In this post, I’ll discuss the Classic Riddler problem from April 23rd 2021, which asks us to consider a large nation of voters who independently submit their vote between two candidates (A and B) by flipping identical fair coins. We’re asked: if 80% of votes are tallied on election day (regular votes), while the remaining 20% (early votes) are tallied later, what is the probability of an upset – i.e. what is the probability that the election day outcome doesn’t match the final outcome?

As usual, I’ll solve this problem in two ways. First I’ll compute the result using some gratuitous math, and then I’ll run a simulation of the random process to cross-check my analytical results. Since this problem isn’t substantially harder if we assume that 20% of votes are submitted early, or that an arbitrary fraction of votes are submitted early, I’ll solve the prompt in general and then report the solution for the prompt as a special case.

I’ve made the script for my solution available, so if you want to reproduce the results, you can download the Pluto notebook (written in Julia) here. I have also rendered the notebook statically for viewing here.

Analytical Solution

First let’s introduce a bit of notation. Throughout, we will use the subscripts \(E\) and \(R\) to indicate quantities computed respectively for the early voter and regular voter subpopulations. Similarly, we will use a subscript \(T\) to refer to the total population. We will use \(v\) to denote the number of votes in favor of candidate A in a population and \(n\) will denote the number of voters in a population. E.g. \(v_E\) is the number of voters who voted for candidate A in the early voter subpopulation, and \(n_E\) is the number of voters. Finally, we will use \(f\) to denote the fracction of voters who belong to a subpopulation, e.g. \(f_E = n_E / n_T\).

General Solution

Since each voter places their vote by independently flipping a fair coin, the total number of votes for candidate A is distributed as \(v_\text{T} \sim \text{Binomial}(n_T,~0.5)\), and this remains true when we sub-divide into regular and early voter sub-populations. That is,

\[\begin{array}{ccl} v_R &\sim& \text{Binomial}(n_R,~0.5), \\ v_E &\sim& \text{Binomial}(n_E,~0.5). \\ \end{array}\]

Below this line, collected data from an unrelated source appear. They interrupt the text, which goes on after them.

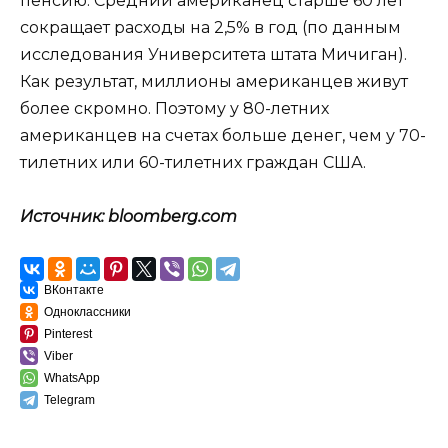
пенсию. Средний американец старше 60 лет
сокращает расходы на 2,5% в год (по данным
исследования Университета штата Мичиган).
Как результат, миллионы американцев живут
более скромно. Поэтому у 80-летних
американцев на счетах больше денег, чем у 70-
тилетних или 60-тилетних граждан США.
Источник: bloomberg.com
ВКонтакте
Одноклассники
Pinterest
Viber
WhatsApp
Telegram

The prompt tells us that the population is “large,” which is a hint that we should think about using the Normal approximation to the Binomial. To that end, we recall that if \(m \sim \text{Binomial}(n, p)\), then \(m\) is approximately \(\text{Normal}(\mu_m,\sigma_m)\), where \(\mu_m = E[m] = pn\), and \(\sigma_m = \sqrt{np(1-p)}\). Hence,

\[\begin{array}{ccl} v_R &\approx& \text{Normal}(\mu_R,\sigma_R). \\ v_E &\approx& \text{Normal}(\mu_E,\sigma_E), \\ \end{array}\]

where \(\mu_R = 0.5n_R\), \(\sigma_R = 0.5 \sqrt{n_R}\) and an analogous expressions hold for \(\mu_E\) and \(\sigma_E\).

An election upset will occur if candidate A wins the regular vote but loses the total vote, or if candidate A loses the regular vote and wins the total vote. Since both events occur with equal probability (since candidate A and B are interchangeable), it follows that

\[P(\text{upset}) = 2 \cdot P(\text{A loses the total vote} \cap \text{A wins the regular vote}).\]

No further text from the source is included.